= TASK DESCRIPTION =
Show every line in the entries below where the word "bounding" appears.

☆ ☆ ☆ ☆ ☆ ☆ ☆

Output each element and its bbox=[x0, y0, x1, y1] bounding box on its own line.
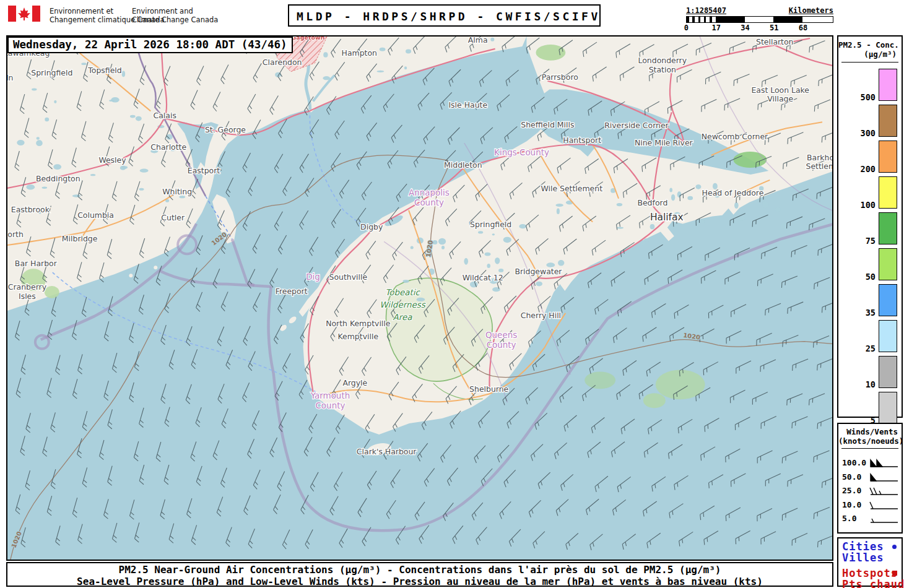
wind-speed-value: 100.0 bbox=[842, 458, 866, 467]
town-label: Clark's Harbour bbox=[357, 447, 417, 456]
town-label: Isle Haute bbox=[448, 100, 487, 110]
pm25-color-swatch bbox=[879, 105, 897, 137]
caption-box: PM2.5 Near-Ground Air Concentrations (µg… bbox=[6, 562, 833, 587]
town-label: Hantsport bbox=[563, 136, 601, 145]
county-label: AnnapolisCounty bbox=[409, 188, 450, 207]
pm25-color-swatch bbox=[879, 69, 897, 101]
winds-legend-units: (knots/noeuds) bbox=[838, 436, 903, 446]
eccc-map-product: { "header": { "fr1": "Environnement et",… bbox=[0, 0, 904, 588]
county-label: Dig bbox=[306, 272, 320, 282]
pm25-color-swatch bbox=[879, 176, 897, 209]
town-label: St. George bbox=[205, 125, 246, 134]
wind-speed-value: 10.0 bbox=[842, 500, 861, 509]
caption-line2: Sea-Level Pressure (hPa) and Low-Level W… bbox=[7, 576, 832, 587]
wind-legend-row: 5.0 bbox=[838, 512, 902, 526]
town-label: Springfield bbox=[470, 220, 511, 229]
town-label: Head of Jeddore bbox=[702, 188, 764, 197]
town-label: Shelburne bbox=[469, 384, 508, 394]
town-label: Bedford bbox=[637, 198, 667, 207]
pm25-color-swatch bbox=[879, 392, 897, 424]
town-label: Milbridge bbox=[62, 234, 98, 243]
pm25-legend-row: 100 bbox=[838, 173, 902, 209]
town-label: Beddington bbox=[36, 174, 80, 183]
pm25-color-swatch bbox=[879, 284, 897, 316]
city-label: Halifax bbox=[650, 212, 684, 223]
town-label: Nine Mile River bbox=[635, 138, 693, 147]
town-label: Sheffield Mills bbox=[521, 120, 574, 129]
scale-tick: 0 bbox=[684, 24, 689, 32]
town-label: Middleton bbox=[444, 160, 482, 170]
hotspots-label-fr: Pts chauds bbox=[838, 579, 902, 588]
pm25-legend-title: PM2.5 - Conc. bbox=[838, 40, 899, 50]
town-label: Whiting bbox=[162, 187, 192, 196]
town-label: Bar Harbor bbox=[15, 259, 58, 268]
town-label: Charlotte bbox=[150, 142, 186, 152]
wind-legend-row: 10.0 bbox=[838, 498, 902, 512]
town-label: Wildcat 12 bbox=[463, 273, 503, 282]
wind-barb-icon bbox=[868, 513, 899, 525]
scale-ticks: 017345168 bbox=[686, 23, 833, 32]
scale-tick: 51 bbox=[770, 24, 778, 32]
town-label: worth bbox=[7, 230, 24, 239]
wind-barb-icon bbox=[868, 499, 899, 511]
pm25-legend-row: 25 bbox=[838, 316, 902, 352]
town-label: Alma bbox=[468, 37, 488, 45]
town-label: Topsfield bbox=[87, 66, 121, 75]
scale-tick: 17 bbox=[711, 24, 720, 32]
wind-barb-icon bbox=[868, 485, 899, 497]
town-label: Riverside Corner bbox=[604, 121, 669, 130]
pm25-color-swatch bbox=[879, 248, 897, 280]
town-label: Stellarton bbox=[756, 37, 794, 46]
town-label: Clarendon bbox=[263, 58, 302, 67]
pm25-legend-panel: PM2.5 - Conc. (µg/m³) 500300200100755035… bbox=[837, 35, 903, 418]
markers-legend-panel: Cities Villes Hotspots Pts chauds bbox=[837, 537, 903, 587]
agency-name-en: Environment andClimate Change Canada bbox=[132, 7, 218, 24]
pm25-legend-row: 50 bbox=[838, 244, 902, 280]
town-label: North Kemptville bbox=[326, 319, 390, 328]
map-svg: attawamkeagolnSpringfieldTopsfieldClaren… bbox=[7, 37, 832, 560]
pm25-color-swatch bbox=[879, 141, 897, 173]
wind-speed-value: 50.0 bbox=[842, 472, 861, 482]
caption-line1: PM2.5 Near-Ground Air Concentrations (µg… bbox=[7, 564, 832, 576]
county-label: QueensCounty bbox=[485, 331, 517, 350]
canada-flag-icon bbox=[8, 6, 40, 22]
winds-legend-panel: Winds/Vents (knots/noeuds) 100.050.025.0… bbox=[837, 423, 903, 534]
town-label: Southville bbox=[329, 272, 368, 282]
scale-segment bbox=[687, 17, 716, 22]
map-scale: 1:1285407 Kilometers 017345168 bbox=[686, 6, 833, 32]
cities-label-fr: Villes bbox=[838, 552, 902, 563]
town-label: Calais bbox=[154, 111, 176, 120]
product-title: MLDP - HRDPS/SHRPD - CWFIS/SCIFV bbox=[297, 10, 601, 23]
town-label: Parrsboro bbox=[542, 72, 578, 82]
divider bbox=[841, 62, 898, 63]
town-label: Eastbrook bbox=[11, 205, 50, 214]
town-label: Newcomb Corner bbox=[702, 132, 768, 141]
scale-segment bbox=[745, 17, 774, 22]
pm25-legend-row: 300 bbox=[838, 101, 902, 137]
winds-legend-title: Winds/Vents bbox=[846, 427, 898, 436]
town-label: Hampton bbox=[342, 48, 377, 58]
pm25-legend-row: 5 bbox=[838, 388, 902, 424]
pm25-color-swatch bbox=[879, 320, 897, 352]
scale-tick: 34 bbox=[741, 24, 749, 32]
county-label: Kings County bbox=[494, 148, 549, 157]
town-label: Digby bbox=[360, 222, 383, 231]
town-label: Columbia bbox=[77, 210, 114, 220]
wind-barb-icon bbox=[868, 457, 899, 469]
town-label: Gagetown bbox=[292, 37, 325, 41]
pm25-legend-row: 500 bbox=[838, 65, 902, 101]
wind-speed-value: 25.0 bbox=[842, 486, 861, 495]
town-label: Wile Settlement bbox=[541, 184, 602, 193]
wind-speed-value: 5.0 bbox=[842, 514, 856, 523]
scale-unit: Kilometers bbox=[789, 6, 833, 15]
hotspot-square-icon bbox=[892, 571, 897, 576]
wind-legend-row: 100.0 bbox=[838, 456, 902, 470]
pm25-legend-row: 35 bbox=[838, 280, 902, 316]
town-label: Argyle bbox=[342, 378, 367, 387]
town-label: Bridgewater bbox=[515, 267, 562, 276]
pm25-legend-units: (µg/m³) bbox=[864, 50, 897, 59]
pm25-color-swatch bbox=[879, 356, 897, 388]
scale-tick: 68 bbox=[799, 24, 807, 32]
wind-barb-icon bbox=[868, 472, 899, 483]
scale-segment bbox=[802, 17, 832, 22]
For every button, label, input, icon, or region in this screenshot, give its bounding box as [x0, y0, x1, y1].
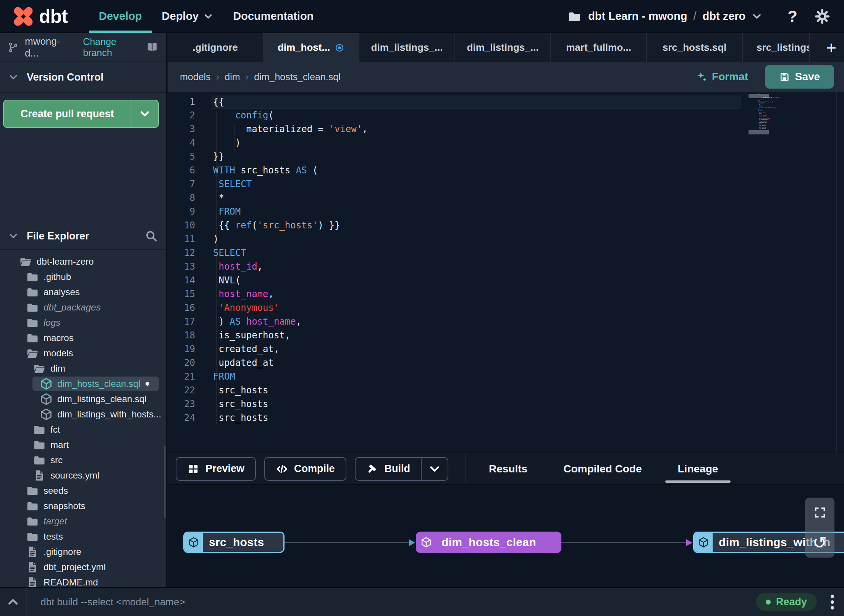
file-tab-mart-fullmo[interactable]: mart_fullmo... — [551, 33, 647, 62]
file-explorer-header[interactable]: File Explorer — [0, 223, 166, 250]
panel-tab-results[interactable]: Results — [476, 453, 540, 484]
editor-scrollbar[interactable] — [836, 92, 837, 453]
code-line-22[interactable]: 22 src_hosts — [168, 383, 741, 397]
format-button[interactable]: Format — [696, 71, 748, 83]
reset-view-button[interactable]: ↺ — [805, 528, 834, 558]
tree-item-models[interactable]: models — [0, 346, 166, 361]
code-line-16[interactable]: 16 'Anonymous' — [168, 301, 741, 315]
account-name[interactable]: dbt Learn - mwong — [588, 10, 687, 23]
build-dropdown[interactable] — [422, 463, 448, 475]
code-line-15[interactable]: 15 host_name, — [168, 287, 741, 301]
create-pull-request-button[interactable]: Create pull request — [3, 100, 159, 128]
file-tab-src-listings[interactable]: src_listings. — [743, 33, 810, 62]
tree-item-readme-md[interactable]: README.md — [0, 575, 166, 587]
tree-item-dim[interactable]: dim — [0, 361, 166, 376]
code-text: {{ ref('src_hosts') }} — [212, 218, 741, 232]
compile-button[interactable]: Compile — [264, 457, 346, 481]
tree-item-seeds[interactable]: seeds — [0, 483, 166, 498]
help-icon[interactable]: ? — [787, 7, 797, 26]
chevron-down-icon[interactable] — [752, 11, 762, 22]
code-line-4[interactable]: 4 ) — [168, 136, 741, 150]
search-icon[interactable] — [145, 230, 158, 243]
code-line-20[interactable]: 20 updated_at — [168, 356, 741, 370]
crumb-dim-hosts-clean-sql[interactable]: dim_hosts_clean.sql — [254, 71, 341, 82]
minimap[interactable]: {{ config( materialized = 'view', )}}WIT… — [758, 94, 819, 130]
command-input-hint[interactable]: dbt build --select <model_name> — [40, 596, 185, 608]
code-line-17[interactable]: 17 ) AS host_name, — [168, 315, 741, 328]
command-bar-expand[interactable] — [0, 595, 26, 608]
nav-item-deploy[interactable]: Deploy — [152, 0, 223, 33]
file-tab-src-hosts-sql[interactable]: src_hosts.sql — [647, 33, 743, 62]
tree-item-analyses[interactable]: analyses — [0, 285, 166, 300]
preview-button[interactable]: Preview — [176, 457, 256, 481]
chevron-down-icon[interactable] — [8, 231, 18, 241]
build-button[interactable]: Build — [355, 457, 449, 481]
status-badge[interactable]: Ready — [756, 593, 817, 611]
code-line-13[interactable]: 13 host_id, — [168, 260, 741, 273]
crumb-models[interactable]: models — [180, 71, 211, 82]
tree-item-github[interactable]: .github — [0, 269, 166, 285]
chevron-down-icon[interactable] — [8, 72, 18, 82]
code-line-7[interactable]: 7 SELECT — [168, 177, 741, 191]
tree-item-dim-listings-with-hosts[interactable]: dim_listings_with_hosts... — [0, 407, 166, 422]
code-editor[interactable]: 1{{2 config(3 materialized = 'view',4 )5… — [168, 92, 844, 453]
pull-request-dropdown[interactable] — [131, 100, 158, 127]
code-line-23[interactable]: 23 src_hosts — [168, 397, 741, 411]
code-line-19[interactable]: 19 created_at, — [168, 342, 741, 356]
code-line-1[interactable]: 1{{ — [168, 95, 741, 108]
panel-tab-compiled-code[interactable]: Compiled Code — [551, 453, 654, 484]
nav-item-documentation[interactable]: Documentation — [223, 0, 323, 33]
code-line-9[interactable]: 9 FROM — [168, 205, 741, 218]
code-line-8[interactable]: 8 * — [168, 191, 741, 205]
nav-item-develop[interactable]: Develop — [89, 0, 152, 33]
code-line-18[interactable]: 18 is_superhost, — [168, 328, 741, 342]
create-pull-request-label[interactable]: Create pull request — [4, 100, 131, 127]
panel-tab-lineage[interactable]: Lineage — [665, 453, 731, 484]
tree-item-snapshots[interactable]: snapshots — [0, 498, 166, 514]
code-line-14[interactable]: 14 NVL( — [168, 273, 741, 287]
crumb-dim[interactable]: dim — [225, 71, 240, 82]
code-line-12[interactable]: 12SELECT — [168, 246, 741, 260]
code-line-2[interactable]: 2 config( — [168, 108, 741, 122]
tree-item-gitignore[interactable]: .gitignore — [0, 544, 166, 559]
fullscreen-button[interactable] — [805, 498, 834, 528]
file-tab-gitignore[interactable]: .gitignore — [168, 33, 264, 62]
tree-item-dim-listings-clean-sql[interactable]: dim_listings_clean.sql — [0, 391, 166, 407]
tree-item-macros[interactable]: macros — [0, 330, 166, 346]
add-tab-button[interactable]: + — [823, 33, 839, 62]
code-line-6[interactable]: 6WITH src_hosts AS ( — [168, 163, 741, 177]
version-control-header[interactable]: Version Control — [0, 62, 166, 93]
code-line-24[interactable]: 24 src_hosts — [168, 411, 741, 425]
kebab-menu[interactable] — [828, 592, 836, 612]
save-button[interactable]: Save — [765, 65, 834, 89]
code-line-10[interactable]: 10 {{ ref('src_hosts') }} — [168, 218, 741, 232]
tree-item-src[interactable]: src — [0, 453, 166, 468]
code-line-5[interactable]: 5}} — [168, 150, 741, 163]
tree-item-label: dim_listings_clean.sql — [57, 394, 146, 404]
tree-item-dbt-project-yml[interactable]: dbt_project.yml — [0, 559, 166, 575]
file-tab-dim-host[interactable]: dim_host... — [264, 33, 359, 62]
lineage-node-dim-hosts-clean[interactable]: dim_hosts_clean — [416, 532, 561, 553]
change-branch-link[interactable]: Change branch — [83, 36, 146, 58]
lineage-node-src-hosts[interactable]: src_hosts — [183, 532, 285, 553]
tree-item-tests[interactable]: tests — [0, 529, 166, 544]
lineage-panel[interactable]: src_hostsdim_hosts_cleandim_listings_wit… — [168, 486, 844, 587]
code-line-3[interactable]: 3 materialized = 'view', — [168, 122, 741, 136]
file-tab-dim-listings[interactable]: dim_listings_... — [455, 33, 551, 62]
gear-icon[interactable] — [814, 8, 830, 24]
tree-item-fct[interactable]: fct — [0, 422, 166, 437]
dbt-logo[interactable]: dbt — [11, 5, 68, 28]
tree-item-dbt-learn-zero[interactable]: dbt-learn-zero — [0, 254, 166, 269]
tree-item-target[interactable]: target — [0, 514, 166, 529]
tree-item-sources-yml[interactable]: sources.yml — [0, 468, 166, 483]
sidebar-scrollbar[interactable] — [164, 446, 166, 518]
tree-item-logs[interactable]: logs — [0, 315, 166, 330]
code-line-11[interactable]: 11) — [168, 232, 741, 246]
file-tab-dim-listings[interactable]: dim_listings_... — [359, 33, 455, 62]
docs-book-icon[interactable] — [146, 41, 158, 54]
tree-item-mart[interactable]: mart — [0, 437, 166, 453]
tree-item-dbt-packages[interactable]: dbt_packages — [0, 300, 166, 315]
tree-item-dim-hosts-clean-sql[interactable]: dim_hosts_clean.sql — [0, 376, 166, 391]
code-line-21[interactable]: 21FROM — [168, 370, 741, 383]
environment-name[interactable]: dbt zero — [703, 10, 746, 23]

☆ ☆ ☆ ☆ ☆ ☆ ☆

= WRITTEN RESPONSE =
Output each element and its bbox=[x0, y0, x1, y1] bounding box on its own line.
For every button, label, input, icon, or region in this screenshot, give its bounding box as [x0, y0, x1, y1].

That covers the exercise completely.